Stored records ::
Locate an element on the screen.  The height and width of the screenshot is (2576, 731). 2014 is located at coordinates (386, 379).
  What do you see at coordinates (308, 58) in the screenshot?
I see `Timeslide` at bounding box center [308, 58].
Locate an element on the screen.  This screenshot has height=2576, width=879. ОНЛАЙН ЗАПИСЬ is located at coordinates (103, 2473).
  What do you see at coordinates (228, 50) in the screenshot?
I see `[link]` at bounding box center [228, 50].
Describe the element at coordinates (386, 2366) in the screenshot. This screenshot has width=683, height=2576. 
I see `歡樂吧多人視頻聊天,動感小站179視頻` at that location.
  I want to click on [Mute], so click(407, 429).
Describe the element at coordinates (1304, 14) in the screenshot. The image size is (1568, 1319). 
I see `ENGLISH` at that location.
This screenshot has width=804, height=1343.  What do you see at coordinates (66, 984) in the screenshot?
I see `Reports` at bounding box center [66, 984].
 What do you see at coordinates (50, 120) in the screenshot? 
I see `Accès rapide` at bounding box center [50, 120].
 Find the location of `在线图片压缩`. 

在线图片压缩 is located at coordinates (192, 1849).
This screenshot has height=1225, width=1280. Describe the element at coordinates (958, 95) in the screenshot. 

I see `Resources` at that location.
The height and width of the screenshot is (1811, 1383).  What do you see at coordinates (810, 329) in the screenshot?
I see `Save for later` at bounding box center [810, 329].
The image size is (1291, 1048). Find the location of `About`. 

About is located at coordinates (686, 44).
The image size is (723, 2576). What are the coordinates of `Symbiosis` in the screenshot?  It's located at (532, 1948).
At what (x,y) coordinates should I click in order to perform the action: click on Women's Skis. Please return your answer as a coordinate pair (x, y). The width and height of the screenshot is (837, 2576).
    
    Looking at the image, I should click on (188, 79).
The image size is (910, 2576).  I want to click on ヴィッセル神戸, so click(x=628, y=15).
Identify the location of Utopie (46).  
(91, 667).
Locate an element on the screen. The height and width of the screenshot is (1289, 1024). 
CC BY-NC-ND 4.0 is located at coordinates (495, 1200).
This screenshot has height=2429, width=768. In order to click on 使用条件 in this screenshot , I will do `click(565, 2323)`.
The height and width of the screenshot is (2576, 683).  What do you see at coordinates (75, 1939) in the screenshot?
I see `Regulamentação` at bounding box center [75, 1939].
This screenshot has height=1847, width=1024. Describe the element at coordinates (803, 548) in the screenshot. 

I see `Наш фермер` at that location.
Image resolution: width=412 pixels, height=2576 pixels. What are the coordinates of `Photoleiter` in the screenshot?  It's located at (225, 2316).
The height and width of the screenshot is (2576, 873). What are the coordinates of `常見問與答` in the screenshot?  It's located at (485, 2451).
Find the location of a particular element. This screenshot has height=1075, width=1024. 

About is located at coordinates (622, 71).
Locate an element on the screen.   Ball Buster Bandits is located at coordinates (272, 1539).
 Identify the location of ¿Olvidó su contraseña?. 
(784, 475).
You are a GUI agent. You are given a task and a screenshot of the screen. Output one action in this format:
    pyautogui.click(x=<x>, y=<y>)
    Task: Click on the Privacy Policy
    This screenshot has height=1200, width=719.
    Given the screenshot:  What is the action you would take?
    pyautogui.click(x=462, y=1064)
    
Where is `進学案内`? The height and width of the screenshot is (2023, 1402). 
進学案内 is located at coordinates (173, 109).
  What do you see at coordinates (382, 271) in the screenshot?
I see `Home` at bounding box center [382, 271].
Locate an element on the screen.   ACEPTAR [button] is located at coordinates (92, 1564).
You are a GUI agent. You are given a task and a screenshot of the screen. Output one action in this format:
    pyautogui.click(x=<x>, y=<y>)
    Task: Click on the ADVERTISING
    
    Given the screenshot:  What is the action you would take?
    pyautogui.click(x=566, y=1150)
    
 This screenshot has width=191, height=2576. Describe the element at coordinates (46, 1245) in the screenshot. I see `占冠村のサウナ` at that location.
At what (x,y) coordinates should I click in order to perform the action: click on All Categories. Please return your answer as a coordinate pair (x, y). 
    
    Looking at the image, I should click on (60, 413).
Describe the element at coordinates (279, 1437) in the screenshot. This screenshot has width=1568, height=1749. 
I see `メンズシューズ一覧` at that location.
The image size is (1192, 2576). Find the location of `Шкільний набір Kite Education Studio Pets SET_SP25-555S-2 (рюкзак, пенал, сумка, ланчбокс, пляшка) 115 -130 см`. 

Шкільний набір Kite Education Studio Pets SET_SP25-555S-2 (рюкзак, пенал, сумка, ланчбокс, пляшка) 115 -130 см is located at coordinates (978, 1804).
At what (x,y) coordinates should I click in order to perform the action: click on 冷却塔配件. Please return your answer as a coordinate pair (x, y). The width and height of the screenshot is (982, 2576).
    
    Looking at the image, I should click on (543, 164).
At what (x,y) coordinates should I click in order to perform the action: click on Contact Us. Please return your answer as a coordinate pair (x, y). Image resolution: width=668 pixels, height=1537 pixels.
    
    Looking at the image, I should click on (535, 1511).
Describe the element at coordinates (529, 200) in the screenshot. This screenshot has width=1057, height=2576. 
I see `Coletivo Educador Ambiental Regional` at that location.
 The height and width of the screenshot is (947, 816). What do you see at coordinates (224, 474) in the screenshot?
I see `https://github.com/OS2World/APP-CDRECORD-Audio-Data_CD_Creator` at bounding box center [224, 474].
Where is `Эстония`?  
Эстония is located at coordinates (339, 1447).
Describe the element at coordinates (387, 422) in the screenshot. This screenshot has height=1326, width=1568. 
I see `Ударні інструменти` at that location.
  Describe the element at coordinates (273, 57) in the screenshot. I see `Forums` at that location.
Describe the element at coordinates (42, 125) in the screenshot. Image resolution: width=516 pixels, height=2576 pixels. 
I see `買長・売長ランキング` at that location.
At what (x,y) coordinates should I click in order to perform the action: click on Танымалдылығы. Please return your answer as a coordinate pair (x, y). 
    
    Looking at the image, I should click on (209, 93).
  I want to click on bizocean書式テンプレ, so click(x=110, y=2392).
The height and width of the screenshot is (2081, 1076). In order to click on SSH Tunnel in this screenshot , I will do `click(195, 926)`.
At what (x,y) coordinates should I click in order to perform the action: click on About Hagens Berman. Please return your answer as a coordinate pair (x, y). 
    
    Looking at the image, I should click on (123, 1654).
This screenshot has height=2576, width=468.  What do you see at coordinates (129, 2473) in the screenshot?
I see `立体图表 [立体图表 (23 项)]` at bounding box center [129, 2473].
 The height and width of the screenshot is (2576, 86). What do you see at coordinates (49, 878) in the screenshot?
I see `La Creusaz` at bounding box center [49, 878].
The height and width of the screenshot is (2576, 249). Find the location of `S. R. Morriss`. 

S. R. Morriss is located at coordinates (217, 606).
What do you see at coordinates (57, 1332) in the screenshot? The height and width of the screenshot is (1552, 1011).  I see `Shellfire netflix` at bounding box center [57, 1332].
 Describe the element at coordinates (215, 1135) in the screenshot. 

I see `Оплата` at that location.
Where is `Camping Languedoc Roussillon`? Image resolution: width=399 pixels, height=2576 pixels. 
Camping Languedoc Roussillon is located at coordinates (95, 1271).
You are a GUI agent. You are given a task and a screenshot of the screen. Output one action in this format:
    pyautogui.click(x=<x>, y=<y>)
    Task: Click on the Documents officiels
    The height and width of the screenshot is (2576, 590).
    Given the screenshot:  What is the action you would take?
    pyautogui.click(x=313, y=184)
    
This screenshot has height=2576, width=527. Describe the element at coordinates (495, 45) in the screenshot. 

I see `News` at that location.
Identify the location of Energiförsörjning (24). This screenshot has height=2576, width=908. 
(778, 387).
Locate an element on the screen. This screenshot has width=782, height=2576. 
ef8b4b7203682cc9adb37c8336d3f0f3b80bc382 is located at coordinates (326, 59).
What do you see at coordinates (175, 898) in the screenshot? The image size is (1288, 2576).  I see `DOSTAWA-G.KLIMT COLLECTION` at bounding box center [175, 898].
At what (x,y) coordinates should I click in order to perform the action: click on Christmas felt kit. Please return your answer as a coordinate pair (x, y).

What the exercise asks :: Every line in the records above that holds "will" counts once; state the total and nothing else.

Answer for the task :: 2